Prior to the project I try to set the stage by telling everyone that the key to data-driven testing is dependent on the test data crafted by the tester. If the test data is insufficient you potentially miss a critical error. If the data is wrong then you are likely to throw a false positive; an error or exception thrown by the test and not by the system under test (or API method in this case). If a C# method parameter takes an intrinsic data type of int (Integer32) then trying to pass a string variable into the test case from a test data file to that parameter will throw an exception in the test code well before it makes the call to the API method being tested.
For example, the simplified sample test case below is testing a simple API static method ConvertValueToUnicodeChar(int value) that takes a integer value and converts it to a UTF-16 Unicode character. If the integer value is outside the UTF-16 range (0 through 65535) the method ConvertValueToUnicodeChar(int value) will throw an ArgumentOutOfRangeException.
Instead of reading in test data from a file I simply created a string array called csvTestData to simulate a partial list of test data that might be contained in our csv formatted test data file. Notice that the test data on lines #25 and #26 are invalid integer types. So, when these test data variables are converted from strings to type int values in line #43 the int.Parse method will throw a FormatException which is caught by the outer catch block on line #89, marked as bad data and the oracle is skipped.
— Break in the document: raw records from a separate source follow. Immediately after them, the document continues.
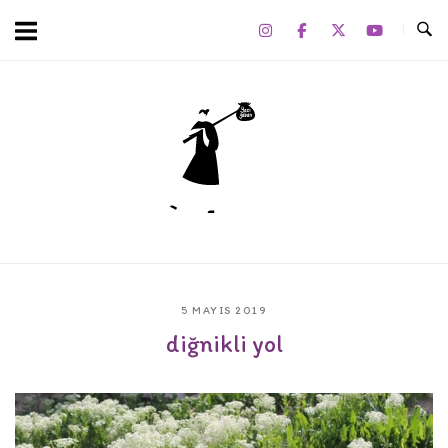
Skip
to
content
Home
5 MAYIS 2019
diğnikli yol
Of course, we want to test the integer values that represent the physical boundaries for a UTF-16 char in C# (which are 0 and 65535) and the values immediately above and below those values (e.g. –1, 0, 1, 65534, 65535, and 65536). Then of course, we need to determine how many samples from the population of possible input variables (integer values between 0 and 65535) we need to test to attain a reasonable degree of confidence that the API method would return the correct UTF-6 Unicode character for a given integer value. (or in this case the population of test data is relatively small and we could simply run through all 65536 values because it would only take a minute or two).
Unfortunately, some of the test data files submitted in the final project contained invalid test data for the API method being called. In some test cases the parameter type required was a type int, but the test data read in from the file for that parameter was a real number such as 1.5, or a string such as “xyz” similar to the example above. I asked myself why would someone include these variables in a test that are being passed to a parameter of type int? The only thing I can think of is that when these testers designed their test data files, they were thinking about the problem as if they were testing the API method through a user interface. (And, in fact my suspicion was confirmed later when I asked them.)
The bottom line here is that we often times throw a lot of ‘tests’ or a lot of data at something in an attempt to trigger an unexpected error. Sometimes we are successful, and hopefully we document that information and share it with others so we can all learn. But, a lot of times it seems we can’t see the trees because of the forest and execute tests or include test data in our tests just for the sake of physical activity. I sometimes wonder whether or not it matters to think critically about the problem, analyze the situation, and design well-thought out tests, or is simply throwing stuff against the wall and seeing what sticks good enough testing?